INFORMATION GIVEN →
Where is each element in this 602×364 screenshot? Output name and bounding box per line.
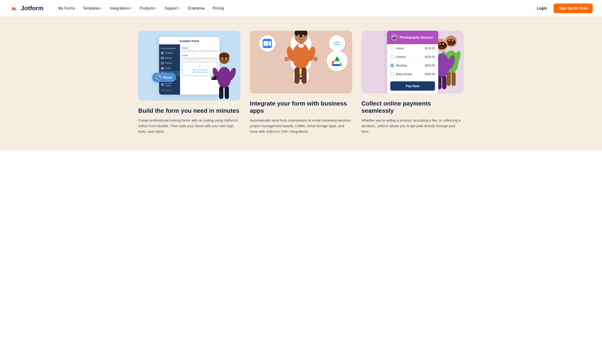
- radio-indoor: [390, 46, 394, 50]
- form-builder-illustration: Contact Form Form Elements T Textbox 📍 A…: [138, 31, 240, 101]
- phone-icon: 📞: [161, 62, 164, 65]
- salesforce-bubble: sales force: [329, 35, 345, 52]
- fe-multiple-select: ☑ Multiple Select: [159, 81, 180, 88]
- feature-heading-1: Build the form you need in minutes: [138, 107, 240, 114]
- svg-point-2: [219, 52, 229, 60]
- phone-chip-label: Phone: [163, 76, 172, 79]
- contact-form-title: Contact Form: [159, 37, 220, 44]
- login-button[interactable]: Login: [532, 4, 552, 13]
- svg-point-41: [446, 39, 456, 46]
- jotform-logo-icon: [9, 4, 19, 13]
- textbox-icon: T: [161, 52, 164, 54]
- nav-right: Login Sign Up for Free: [527, 3, 593, 13]
- svg-rect-27: [264, 41, 268, 46]
- option-price-babyshower: $200.00: [425, 73, 435, 76]
- feature-desc-3: Whether you're selling a product, accept…: [362, 118, 464, 134]
- svg-point-11: [211, 76, 213, 78]
- nav-templates[interactable]: Templates ▾: [80, 4, 105, 12]
- svg-rect-18: [294, 67, 300, 84]
- hero-section: Contact Form Form Elements T Textbox 📍 A…: [0, 17, 602, 151]
- camera-icon: 📷: [391, 34, 398, 41]
- option-label-outdoor: Outdoor: [396, 55, 406, 59]
- pay-now-button[interactable]: Pay Now: [390, 81, 435, 91]
- payment-option-indoor: Indoor $125.00: [387, 44, 438, 53]
- feature-heading-2: Integrate your form with business apps: [250, 100, 352, 114]
- payment-form-mock: 📷 Photography Session Indoor $125.00: [387, 31, 438, 94]
- navbar: Jotform My Forms Templates ▾ Integration…: [0, 0, 602, 17]
- person-illustration-1: [210, 50, 238, 101]
- svg-point-61: [453, 40, 453, 41]
- fe-textbox: T Textbox: [159, 51, 180, 56]
- svg-point-22: [299, 35, 299, 36]
- nav-products[interactable]: Products ▾: [136, 4, 160, 12]
- payments-illustration: 📷 Photography Session Indoor $125.00: [362, 31, 464, 94]
- phone-chip: 📞 Phone: [152, 73, 176, 82]
- svg-rect-19: [301, 67, 307, 84]
- option-label-wedding: Wedding: [396, 64, 407, 67]
- nav-myforms[interactable]: My Forms: [55, 4, 78, 12]
- option-label-indoor: Indoor: [396, 47, 404, 50]
- option-label-babyshower: Baby-shower: [396, 73, 412, 76]
- svg-point-9: [226, 58, 227, 59]
- svg-point-23: [303, 35, 304, 36]
- feature-desc-1: Create professional-looking forms with n…: [138, 118, 240, 134]
- multiple-select-icon: ☑: [161, 83, 164, 86]
- fe-phone: 📞 Phone: [159, 61, 180, 66]
- radio-babyshower: [390, 72, 394, 76]
- nav-support[interactable]: Support ▾: [161, 4, 183, 12]
- feature-card-form-builder: Contact Form Form Elements T Textbox 📍 A…: [138, 31, 240, 134]
- option-left-4: Baby-shower: [390, 72, 412, 76]
- feature-card-integrations: ✳ sales force: [250, 31, 352, 134]
- svg-rect-6: [219, 86, 223, 99]
- option-price-outdoor: $225.00: [425, 55, 435, 59]
- svg-point-24: [284, 57, 289, 61]
- radio-outdoor: [390, 55, 394, 59]
- svg-point-8: [222, 58, 223, 59]
- feature-heading-3: Collect online payments seamlessly: [362, 100, 464, 114]
- svg-rect-51: [442, 76, 446, 89]
- email-icon: ✉: [161, 67, 164, 70]
- brand-name: Jotform: [21, 5, 43, 12]
- svg-rect-7: [225, 86, 229, 99]
- option-left: Indoor: [390, 46, 404, 50]
- nav-divider: [528, 5, 528, 12]
- nav-links: My Forms Templates ▾ Integrations ▾ Prod…: [55, 4, 527, 12]
- integrations-chevron-icon: ▾: [130, 7, 132, 10]
- fe-more: 100+ more...: [159, 88, 180, 93]
- integrations-illustration: ✳ sales force: [250, 31, 352, 94]
- option-left-2: Outdoor: [390, 55, 406, 59]
- features-grid: Contact Form Form Elements T Textbox 📍 A…: [138, 31, 464, 134]
- fe-email: ✉ Email: [159, 66, 180, 71]
- nav-enterprise[interactable]: Enterprise: [185, 4, 208, 12]
- form-elements-sidebar: Form Elements T Textbox 📍 Adress 📞: [159, 44, 180, 95]
- payment-header: 📷 Photography Session: [387, 31, 438, 44]
- option-price-indoor: $125.00: [425, 47, 435, 50]
- person-illustration-2: [282, 31, 320, 94]
- svg-point-60: [449, 40, 450, 41]
- signup-button[interactable]: Sign Up for Free: [554, 3, 593, 13]
- option-left-3: Wedding: [390, 64, 407, 67]
- svg-point-57: [443, 43, 444, 44]
- feature-desc-2: Automatically send form submissions to e…: [250, 118, 352, 134]
- zoom-bubble: [259, 35, 275, 52]
- fe-address: 📍 Adress: [159, 56, 180, 61]
- nav-integrations[interactable]: Integrations ▾: [107, 4, 135, 12]
- option-price-wedding: $500.00: [425, 64, 435, 67]
- address-icon: 📍: [161, 57, 164, 60]
- name-first-input: [182, 50, 199, 52]
- payment-option-wedding: Wedding $500.00: [387, 61, 438, 70]
- feature-card-payments: 📷 Photography Session Indoor $125.00: [362, 31, 464, 134]
- svg-point-15: [298, 44, 304, 48]
- payment-option-babyshower: Baby-shower $200.00: [387, 70, 438, 79]
- name-label: Name: [182, 47, 218, 49]
- nav-pricing[interactable]: Pricing: [210, 4, 227, 12]
- templates-chevron-icon: ▾: [101, 7, 102, 10]
- gdrive-bubble: [327, 51, 347, 71]
- phone-chip-icon: 📞: [156, 75, 161, 80]
- payment-form-title: Photography Session: [400, 36, 433, 39]
- support-chevron-icon: ▾: [179, 7, 180, 10]
- svg-point-56: [440, 43, 441, 44]
- svg-rect-44: [452, 72, 456, 86]
- products-chevron-icon: ▾: [155, 7, 157, 10]
- logo-link[interactable]: Jotform: [9, 4, 43, 13]
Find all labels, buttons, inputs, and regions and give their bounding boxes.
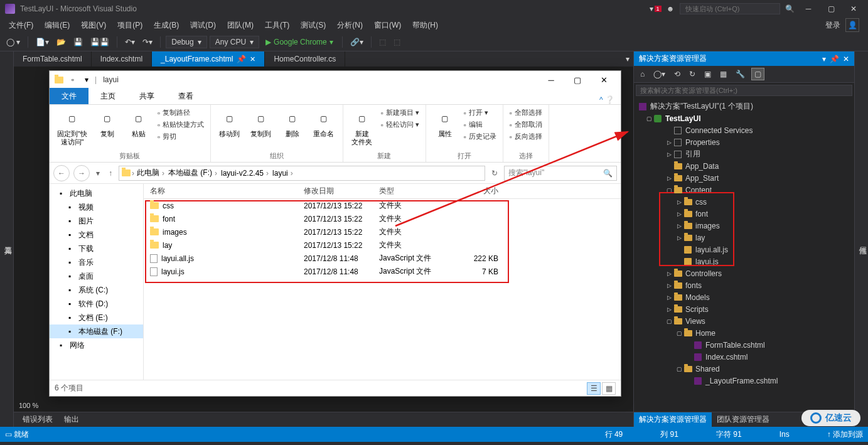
bottom-tab[interactable]: 输出 [59,412,84,427]
nav-item[interactable]: ▪软件 (D:) [50,297,143,311]
ribbon-small-button[interactable]: ▫打开 ▾ [463,107,498,118]
file-row[interactable]: layui.all.js2017/12/8 11:48JavaScript 文件… [144,252,621,265]
minimize-button[interactable]: ─ [799,2,818,16]
tree-node[interactable]: ▷App_Start [634,172,854,184]
maximize-button[interactable]: ▢ [822,2,840,16]
ribbon-button[interactable]: ▢重命名 [310,107,338,139]
se-bottom-tab[interactable]: 解决方案资源管理器 [634,412,712,427]
menu-item[interactable]: 测试(S) [296,18,331,33]
ew-qat-btn[interactable]: ▫ [67,74,78,85]
panel-pin-button[interactable]: 📌 [830,55,839,63]
breadcrumb-seg[interactable]: 本地磁盘 (F:)› [167,168,218,178]
se-properties-button[interactable]: 🔧 [733,68,747,80]
nav-item[interactable]: ▪视频 [50,200,143,214]
ribbon-small-button[interactable]: ▫编辑 [463,119,498,130]
browser-link-button[interactable]: 🔗▾ [348,36,366,48]
menu-item[interactable]: 视图(V) [76,18,111,33]
tree-node[interactable]: ▢Shared [634,363,854,375]
nav-item[interactable]: ▪下载 [50,242,143,255]
breadcrumb-seg[interactable]: 此电脑› [136,168,166,178]
ribbon-button[interactable]: ▢删除 [279,107,306,139]
notification-flag-icon[interactable]: ▾1 [650,3,661,14]
ribbon-button[interactable]: ▢新建文件夹 [348,107,376,147]
ribbon-small-button[interactable]: ▫反向选择 [508,131,544,142]
tree-node[interactable]: ▢Content [634,184,854,196]
tree-node[interactable]: Connected Services [634,124,854,136]
ew-ribbon-tab[interactable]: 主页 [88,88,127,104]
tree-node[interactable]: _LayoutFrame.cshtml [634,375,854,387]
ribbon-button[interactable]: ▢复制 [94,107,121,139]
avatar-icon[interactable]: 👤 [845,18,859,32]
file-row[interactable]: images2017/12/13 15:22文件夹 [144,225,621,239]
tree-node[interactable]: App_Data [634,160,854,172]
zoom-level[interactable]: 100 % [19,402,38,409]
status-add-source[interactable]: ↑ 添加到源 [827,429,863,440]
ew-back-button[interactable]: ← [53,165,70,181]
tab-overflow-button[interactable]: ▾ [626,55,630,63]
se-preview-button[interactable]: ▢ [751,68,764,80]
col-header-date[interactable]: 修改日期 [304,186,379,196]
ew-minimize-button[interactable]: ─ [538,71,564,88]
nav-item[interactable]: ▪桌面 [50,269,143,283]
se-bottom-tab[interactable]: 团队资源管理器 [712,412,774,427]
tree-node[interactable]: ▷Scripts [634,303,854,315]
se-sync-button[interactable]: ⟲ [672,68,683,80]
sign-in-link[interactable]: 登录 [825,20,840,31]
tree-node[interactable]: Index.cshtml [634,351,854,363]
menu-item[interactable]: 分析(N) [332,18,368,33]
close-button[interactable]: ✕ [844,2,863,16]
ribbon-button[interactable]: ▢固定到"快速访问" [55,107,90,147]
ribbon-small-button[interactable]: ▫剪切 [156,131,205,142]
panel-dropdown-button[interactable]: ▾ [822,55,826,63]
ew-recent-button[interactable]: ▾ [94,169,102,178]
nav-item[interactable]: ▪图片 [50,214,143,228]
ew-search-input[interactable]: 搜索"layui"🔍 [504,166,617,181]
menu-item[interactable]: 文件(F) [4,18,38,33]
file-row[interactable]: css2017/12/13 15:22文件夹 [144,199,621,212]
nav-item[interactable]: ▪文档 (E:) [50,311,143,324]
col-header-name[interactable]: 名称 [144,186,304,196]
ew-maximize-button[interactable]: ▢ [564,71,591,88]
bottom-tab[interactable]: 错误列表 [18,412,58,427]
new-file-button[interactable]: 📄▾ [33,36,51,48]
feedback-icon[interactable]: ☻ [665,3,676,14]
ribbon-small-button[interactable]: ▫复制路径 [156,107,205,118]
tree-node[interactable]: layui.all.js [634,244,854,255]
col-header-type[interactable]: 类型 [379,186,454,196]
breadcrumb[interactable]: › 此电脑›本地磁盘 (F:)›layui-v2.2.45›layui› [119,166,485,181]
tree-node[interactable]: ▷引用 [634,148,854,160]
menu-item[interactable]: 团队(M) [222,18,259,33]
se-refresh-button[interactable]: ↻ [687,68,698,80]
document-tab[interactable]: FormTable.cshtml [14,51,92,67]
icons-view-button[interactable]: ▦ [602,382,616,395]
se-collapse-button[interactable]: ▣ [702,68,714,80]
ribbon-small-button[interactable]: ▫粘贴快捷方式 [156,119,205,130]
solution-node[interactable]: 解决方案"TestLayUI"(1 个项目) [634,100,854,112]
document-tab[interactable]: HomeController.cs [265,51,345,67]
nav-back-button[interactable]: ◯ ▾ [4,36,23,48]
tree-node[interactable]: ▷lay [634,232,854,244]
toolbox-strip[interactable]: 工具箱 [0,51,14,427]
nav-item[interactable]: ▪网络 [50,338,143,352]
breadcrumb-seg[interactable]: layui› [271,169,294,178]
ew-up-button[interactable]: ↑ [106,169,115,178]
nav-item[interactable]: ▪系统 (C:) [50,283,143,297]
tree-node[interactable]: ▢Views [634,315,854,327]
menu-item[interactable]: 窗口(W) [369,18,406,33]
col-header-size[interactable]: 大小 [454,186,505,196]
ribbon-small-button[interactable]: ▫轻松访问 ▾ [380,119,421,130]
tree-node[interactable]: ▷Properties [634,136,854,148]
document-tab[interactable]: Index.cshtml [92,51,152,67]
ribbon-button[interactable]: ▢粘贴 [125,107,153,139]
nav-item[interactable]: ▪本地磁盘 (F:) [50,324,143,338]
ew-close-button[interactable]: ✕ [591,71,617,88]
se-home-button[interactable]: ⌂ [638,68,647,80]
open-file-button[interactable]: 📂 [54,36,68,48]
file-row[interactable]: layui.js2017/12/8 11:48JavaScript 文件7 KB [144,265,621,278]
se-showall-button[interactable]: ▦ [717,68,729,80]
menu-item[interactable]: 编辑(E) [40,18,75,33]
ew-forward-button[interactable]: → [73,165,90,181]
tree-node[interactable]: ▢Home [634,327,854,339]
ribbon-button[interactable]: ▢复制到 [247,107,275,139]
config-combo[interactable]: Debug▾ [166,36,206,48]
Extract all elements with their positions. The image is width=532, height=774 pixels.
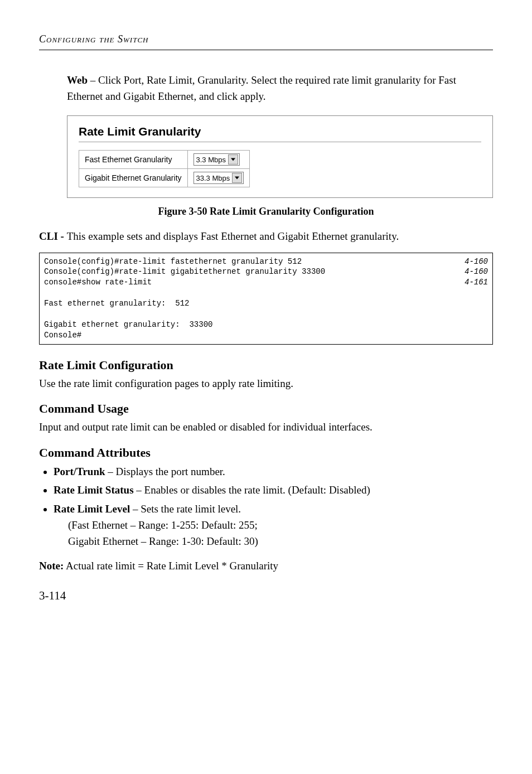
- section-title: Configuring the Switch: [39, 33, 148, 45]
- fast-ethernet-select[interactable]: 3.3 Mbps: [194, 153, 240, 166]
- code-refs: 4-160 4-160 4-161: [465, 257, 488, 341]
- code-block: Console(config)#rate-limit fastethernet …: [39, 253, 493, 345]
- section-header: Configuring the Switch: [39, 33, 493, 50]
- heading-command-usage: Command Usage: [39, 401, 493, 416]
- note-line: Note: Actual rate limit = Rate Limit Lev…: [39, 560, 493, 572]
- select-value: 33.3 Mbps: [196, 174, 230, 182]
- heading-rate-limit-config: Rate Limit Configuration: [39, 358, 493, 373]
- cli-text: This example sets and displays Fast Ethe…: [67, 230, 399, 242]
- list-item: Rate Limit Level – Sets the rate limit l…: [54, 501, 493, 550]
- attr-desc: – Displays the port number.: [105, 466, 225, 477]
- svg-marker-0: [231, 158, 235, 161]
- attr-subline: Gigabit Ethernet – Range: 1-30: Default:…: [68, 533, 493, 549]
- row-label: Fast Ethernet Granularity: [79, 151, 188, 169]
- list-item: Rate Limit Status – Enables or disables …: [54, 482, 493, 498]
- note-label: Note:: [39, 560, 64, 572]
- page-number: 3-114: [39, 589, 493, 603]
- command-usage-body: Input and output rate limit can be enabl…: [39, 419, 493, 436]
- note-text: Actual rate limit = Rate Limit Level * G…: [64, 560, 278, 572]
- list-item: Port/Trunk – Displays the port number.: [54, 463, 493, 480]
- code-commands: Console(config)#rate-limit fastethernet …: [44, 257, 325, 341]
- table-row: Fast Ethernet Granularity 3.3 Mbps: [79, 151, 250, 169]
- attr-desc: – Enables or disables the rate limit. (D…: [134, 484, 370, 496]
- figure-caption: Figure 3-50 Rate Limit Granularity Confi…: [39, 206, 493, 217]
- intro-paragraph: Web – Click Port, Rate Limit, Granularit…: [67, 72, 493, 104]
- row-value-cell: 3.3 Mbps: [187, 151, 250, 169]
- panel-divider: [79, 142, 481, 142]
- row-label: Gigabit Ethernet Granularity: [79, 169, 188, 187]
- attr-term: Rate Limit Level: [54, 503, 130, 515]
- chevron-down-icon: [228, 154, 238, 165]
- select-value: 3.3 Mbps: [196, 156, 226, 164]
- granularity-table: Fast Ethernet Granularity 3.3 Mbps Gigab…: [79, 150, 250, 187]
- attr-subline: (Fast Ethernet – Range: 1-255: Default: …: [68, 517, 493, 533]
- gigabit-ethernet-select[interactable]: 33.3 Mbps: [194, 172, 244, 184]
- attr-term: Port/Trunk: [54, 466, 105, 477]
- figure-panel: Rate Limit Granularity Fast Ethernet Gra…: [67, 115, 493, 198]
- cli-paragraph: CLI - This example sets and displays Fas…: [39, 229, 493, 245]
- attributes-list: Port/Trunk – Displays the port number. R…: [39, 463, 493, 550]
- table-row: Gigabit Ethernet Granularity 33.3 Mbps: [79, 169, 250, 187]
- row-value-cell: 33.3 Mbps: [187, 169, 250, 187]
- attr-term: Rate Limit Status: [54, 484, 134, 496]
- rate-limit-config-body: Use the rate limit configuration pages t…: [39, 376, 493, 392]
- intro-text: – Click Port, Rate Limit, Granularity. S…: [67, 74, 456, 102]
- attr-desc: – Sets the rate limit level.: [130, 503, 241, 515]
- svg-marker-1: [235, 177, 239, 180]
- cli-label: CLI -: [39, 230, 67, 242]
- heading-command-attributes: Command Attributes: [39, 446, 493, 460]
- panel-title: Rate Limit Granularity: [79, 125, 481, 138]
- chevron-down-icon: [232, 173, 242, 183]
- web-label: Web: [67, 74, 88, 86]
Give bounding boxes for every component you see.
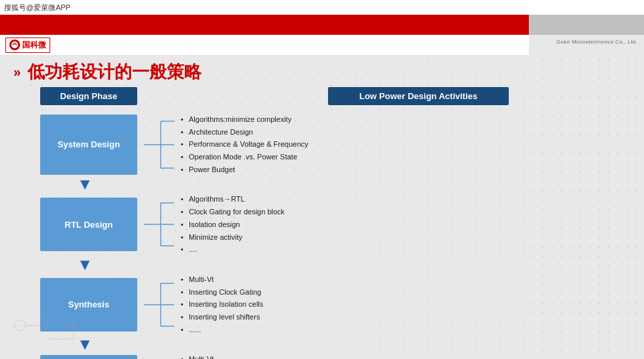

YOUR TASK →
Check every line of the data above for the string "cell", and copy those that have it.

FINISHED EXERCISE →
- row-value-cell: 3.3 Mbps: [187, 151, 250, 169]
- row-value-cell: 33.3 Mbps: [187, 169, 250, 187]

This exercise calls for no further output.